• Brief:
Identify each line below containing the string "Corner" and copy it.

----------

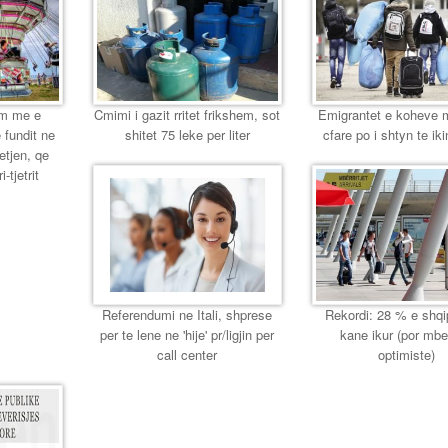
em me e
Cmimi i gazit rritet frikshem, sot
Emigrantet e koheve 
 fundit ne
shitet 75 leke per liter
cfare po i shtyn te iki
etjen, qe
i-tjetrit
Referendumi ne Itali, shprese
Rekordi: 28 % e shqi
per te lene ne 'hije' pr/ligjin per
kane ikur (por mb
call center
optimiste)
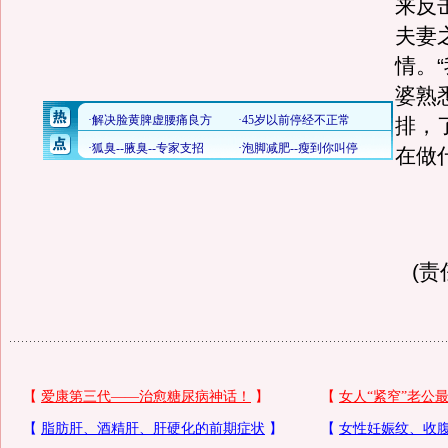
来反
夫妻
情。
婆熟
排，
在做
(责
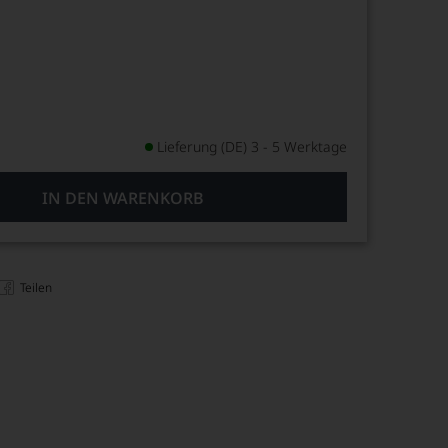
Lieferung (DE) 3 - 5 Werktage
IN DEN WARENKORB
Teilen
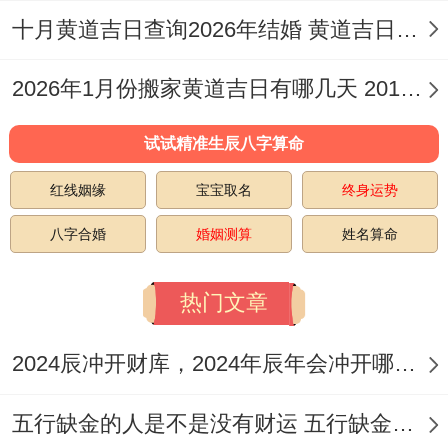
十月黄道吉日查询2026年结婚 黄道吉日2026年10月结婚
有平与。
像5月4日、11日、18日、24日跟27日这些
2026年1月份搬家黄道吉日有哪几天 2016年1月搬家黄道吉日
日子，也都是五月里不错的选择 各有侧重，
试试精准生辰八字算命
可能依据个人的实际状况同偏好来定。
红线姻缘
宝宝取名
终身运势
2026年6月离婚日子
八字合婚
婚姻测算
姓名算命
进入2026年6月天气逐渐炎热 同样也有几个
日子被标记为适宜**离婚.选择一个合适的时
热门文章
机，说不定可以让这个过程少部分情绪上的
2024辰冲开财库，2024年辰年会冲开哪些人的财库
焦灼，多一份冷静与决断。
五行缺金的人是不是没有财运 五行缺金的人命运好不好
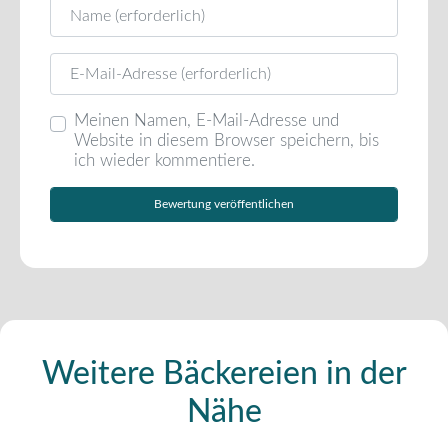
Name
E-Mail
Meinen Namen, E-Mail-Adresse und
Website in diesem Browser speichern, bis
ich wieder kommentiere.
Weitere Bäckereien in der
Nähe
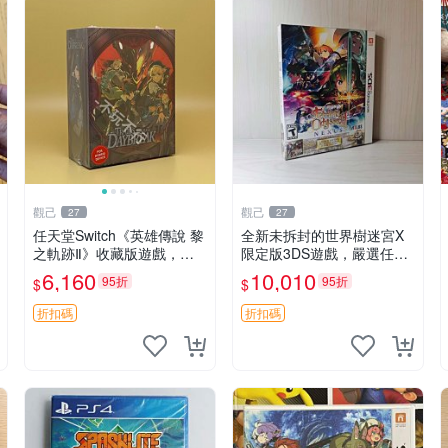
觀己
觀己
27
27
任天堂Switch《英雄傳說 黎
全新未拆封的世界樹迷宮X
之軌跡Ⅱ》收藏版遊戲，英
限定版3DS遊戲，嚴選任天
文原裝全新未開包 Daybrea
堂現貨 世界樹迷宮 X 限定
6,160
10,010
95折
95折
$
$
k 2 收藏版 游戲機臺
版本 游戲 任天堂 3ds
折扣碼
折扣碼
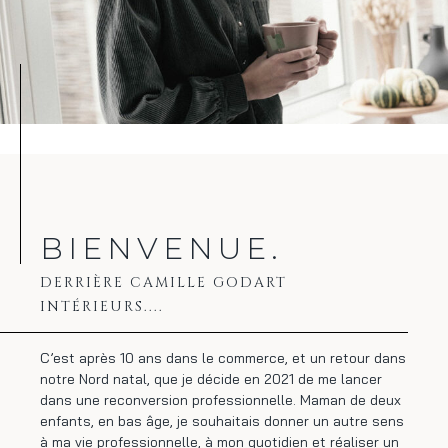
BIENVENUE.
DERRIÈRE CAMILLE GODART
INTÉRIEURS....
C’est après 10 ans dans le commerce, et un retour dans
notre Nord natal, que je décide en 2021 de me lancer
dans une reconversion professionnelle. Maman de deux
enfants, en bas âge, je souhaitais donner un autre sens
à ma vie professionnelle, à mon quotidien et réaliser un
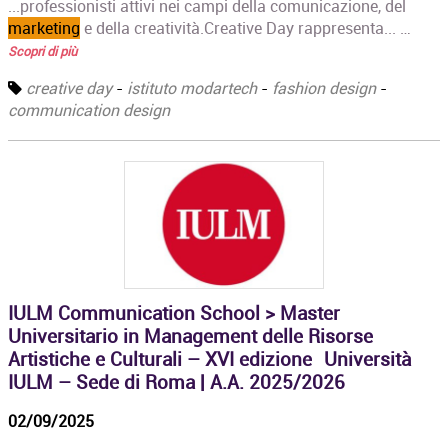
...professionisti attivi nei campi della comunicazione, del
marketing
e della creatività.Creative Day rappresenta... …
Scopri di più
creative day
-
istituto modartech
-
fashion design
-
communication design
IULM Communication School > Master
Universitario in Management delle Risorse
Artistiche e Culturali – XVI edizione Università
IULM – Sede di Roma | A.A. 2025/2026
02/09/2025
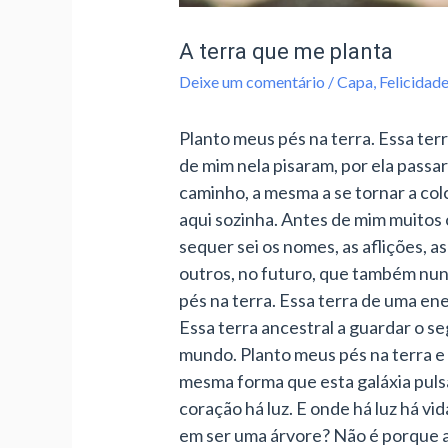
A terra que me planta
Deixe um comentário
/
Capa
,
Felicidade
Planto meus pés na terra. Essa ter
de mim nela pisaram, por ela passa
caminho, a mesma a se tornar a col
aqui sozinha. Antes de mim muitos
sequer sei os nomes, as aflições,
outros, no futuro, que também nun
pés na terra. Essa terra de uma en
Essa terra ancestral a guardar o 
mundo. Planto meus pés na terra e 
mesma forma que esta galáxia pulsa
coração há luz. E onde há luz há vi
em ser uma árvore? Não é porque 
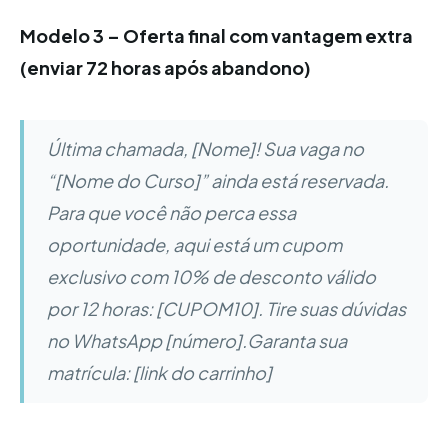
Modelo 3 – Oferta final com vantagem extra
(enviar 72 horas após abandono)
Última chamada, [Nome]! Sua vaga no
“[Nome do Curso]” ainda está reservada.
Para que você não perca essa
oportunidade, aqui está um cupom
exclusivo com 10% de desconto válido
por 12 horas: [CUPOM10]. Tire suas dúvidas
no WhatsApp [número].Garanta sua
matrícula: [link do carrinho]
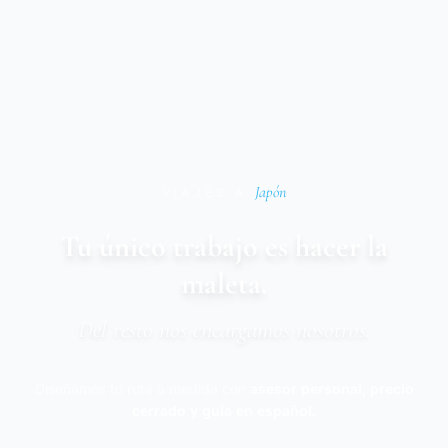
Japón
VIAJES A
Tu único trabajo es hacer la
maleta.
Del resto nos encargamos nosotros.
Diseñamos tu ruta a medida con
asesor personal, precio
cerrado y guía en español.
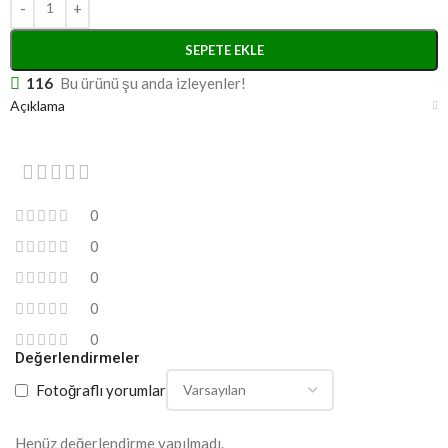
SEPETE EKLE
116
Bu ürünü şu anda izleyenler!
Açıklama
0
0
0
0
0
Değerlendirmeler
Fotoğraflı yorumlar
Henüz değerlendirme yapılmadı.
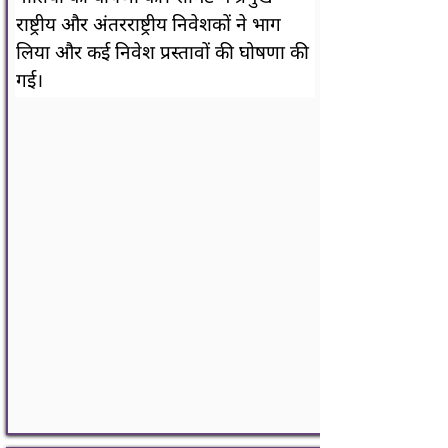
राष्ट्रीय और अंतरराष्ट्रीय निवेशकों ने भाग 
लिया और कई निवेश प्रस्तावों की घोषणा की 
गई।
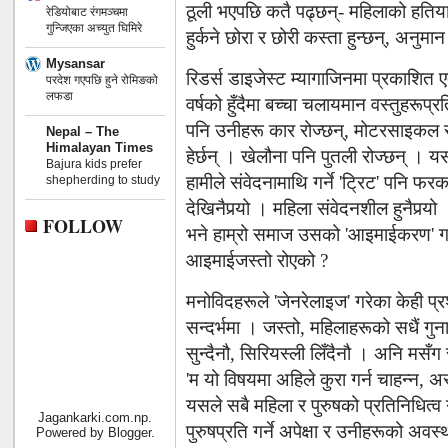
ठूली भएपछि कतै पढ्छन्- महिलाको हतियार
रेडियोबाट रंगमञ्चमा
गुन्जिएका अच्युत घिमिरे
हुर्कने छोरा र छोरी कस्ता हुन्छन्, अनुमान
Mysansar
रिडर्स डाइजेस्ट म्यागाजिनमा प्रकाशि
परदेश गएपछि हुने रोमिङको
लफडा
वर्षको हुँदैमा बच्चा चलायमान वस्तुहरूप्
पनि उनीहरू कार रोज्छन्, मोटरसाइकल रोज
Nepal – The
Himalayan Times
हेर्छन् । खेलौना पनि पुतली रोज्छन् । य
Bajura kids prefer
हामीले संवेदनामाथि गर्ने 'टि्रट' पनि फरक
shepherding to study
देखिनैपर्‍यो । महिला संवेदनशील हुनैपर्‍यो
FOLLOW
भने हाम्रो समाज उसको 'आइमाईकरण' गर्न
आइमाईजस्तो रोएको ?
मनोविदहरूले 'जेनरेलाइज' गरेका केही प्
सन्दर्भमा । जस्तो, महिलाहरूको सधैं गुना
सुन्दैनौ, सिरियस्ली लिँदैनौ । अनि मसँ
'म यो विषयमा अहिले कुरा गर्न चाहन्न, अर
यसले सबै महिला र पुरुषको प्रतिनिधित्व 
Jagankarki.com.np.
पुरुषप्रति गर्ने अपेक्षा र उनीहरूको अवस
Powered by
Blogger
.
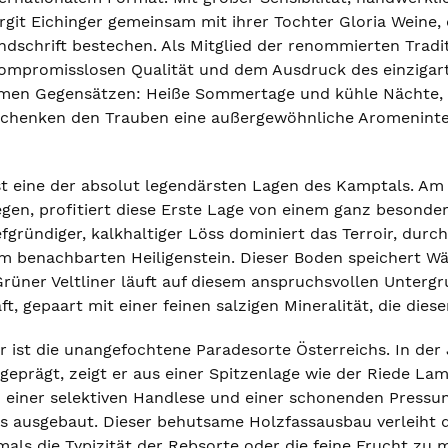
Birgit Eichinger gemeinsam mit ihrer Tochter Gloria Weine,
andschrift bestechen. Als Mitglied der renommierten Tradi
ompromisslosen Qualität und dem Ausdruck des einzigarti
emen Gegensätzen: Heiße Sommertage und kühle Nächte, 
chenken den Trauben eine außergewöhnliche Aromenintensit
t eine der absolut legendärsten Lagen des Kamptals. A
egen, profitiert diese Erste Lage von einem ganz besonde
fgründiger, kalkhaltiger Löss dominiert das Terroir, dur
 benachbarten Heiligenstein. Dieser Boden speichert W
Grüner Veltliner läuft auf diesem anspruchsvollen Unter
ft, gepaart mit einer feinen salzigen Mineralität, die di
er ist die unangefochtene Paradesorte Österreichs. In de
 geprägt, zeigt er aus einer Spitzenlage wie der Riede L
 einer selektiven Handlese und einer schonenden Pressung
s ausgebaut. Dieser behutsame Holzfassausbau verleiht 
emals die Typizität der Rebsorte oder die feine Frucht zu 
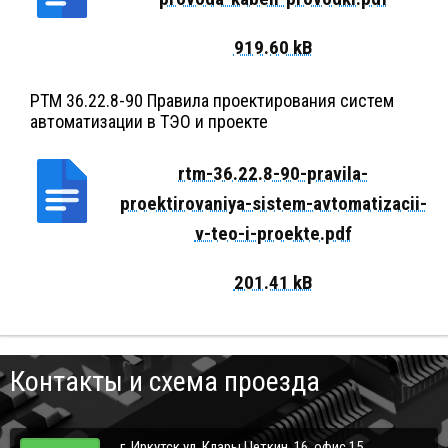
РТМ 36.22.8-90 Правила проектирования систем
автоматизации в ТЭО и проекте
rtm-36.22.8-90-pravila-
proektirovaniya-sistem-avtomatizacii-
v-teo-i-proekte.pdf
Контакты и схема проезда
г. Иркутск ул. Клары Цеткин, 16, офис 15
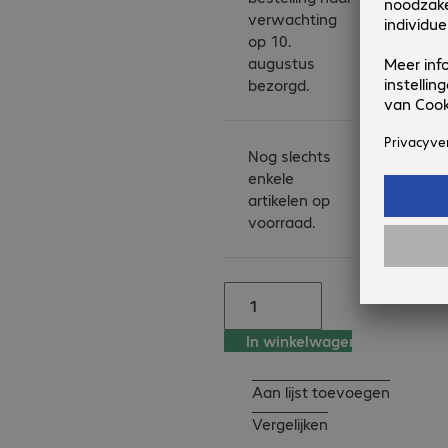
verwachting
op 10.
augustus
bezorgd.
Nog slechts
enkele
artikelen op
voorraad.
In winkelwagen
Aan lijst toevoegen
Vergelijken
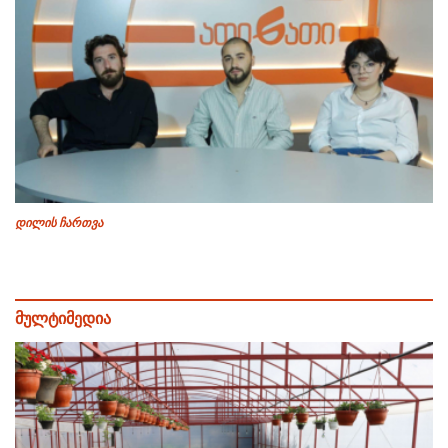
დილის ჩართვა
მულტიმედია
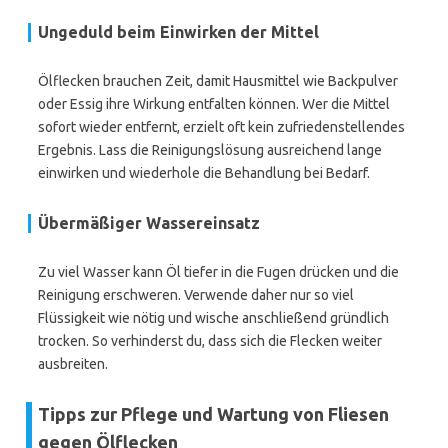
Ungeduld beim Einwirken der Mittel
Ölflecken brauchen Zeit, damit Hausmittel wie Backpulver
oder Essig ihre Wirkung entfalten können. Wer die Mittel
sofort wieder entfernt, erzielt oft kein zufriedenstellendes
Ergebnis. Lass die Reinigungslösung ausreichend lange
einwirken und wiederhole die Behandlung bei Bedarf.
Übermäßiger Wassereinsatz
Zu viel Wasser kann Öl tiefer in die Fugen drücken und die
Reinigung erschweren. Verwende daher nur so viel
Flüssigkeit wie nötig und wische anschließend gründlich
trocken. So verhinderst du, dass sich die Flecken weiter
ausbreiten.
Tipps zur Pflege und Wartung von Fliesen
gegen Ölflecken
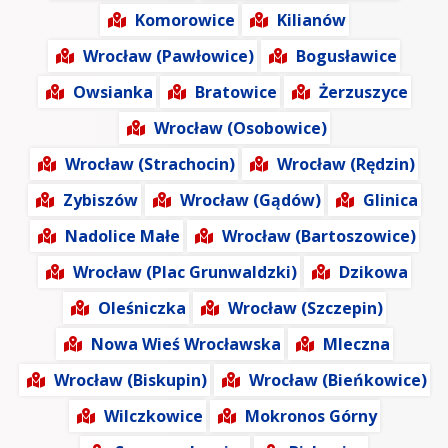
Komorowice
Kilianów
Wrocław (Pawłowice)
Bogusławice
Owsianka
Bratowice
Żerzuszyce
Wrocław (Osobowice)
Wrocław (Strachocin)
Wrocław (Rędzin)
Zybiszów
Wrocław (Gądów)
Glinica
Nadolice Małe
Wrocław (Bartoszowice)
Wrocław (Plac Grunwaldzki)
Dzikowa
Oleśniczka
Wrocław (Szczepin)
Nowa Wieś Wrocławska
Mleczna
Wrocław (Biskupin)
Wrocław (Bieńkowice)
Wilczkowice
Mokronos Górny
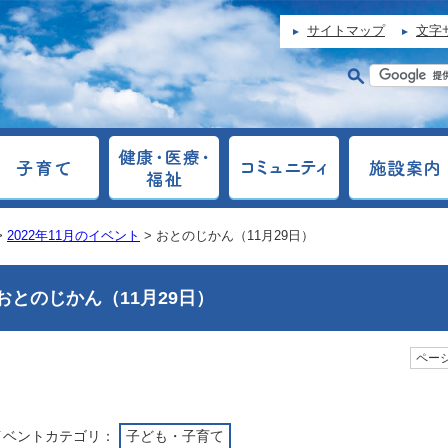
サイトマップ
文字
>
2022年11月のイベント
> おとのじかん（11月29日）
おとのじかん（11月29日）
ページ
イベントカテゴリ：
子ども・子育て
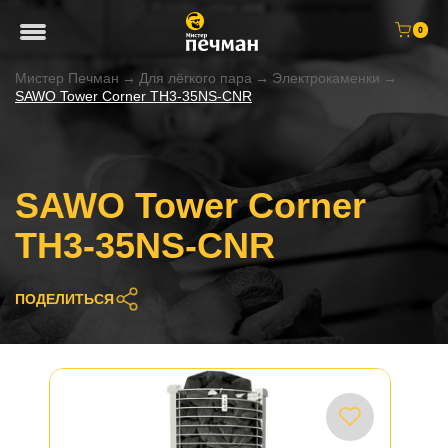
0
Мистер Печман
→
Для лёгкого пара
→
Электрокаменки
→
SAWO Tower Corner TH3-35NS-CNR
SAWO Tower Corner
TH3-35NS-CNR
ПОДЕЛИТЬСЯ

----------

• Finished task:
SAWO Tower Corner TH3-35NS-CNR
SAWO Tower Corner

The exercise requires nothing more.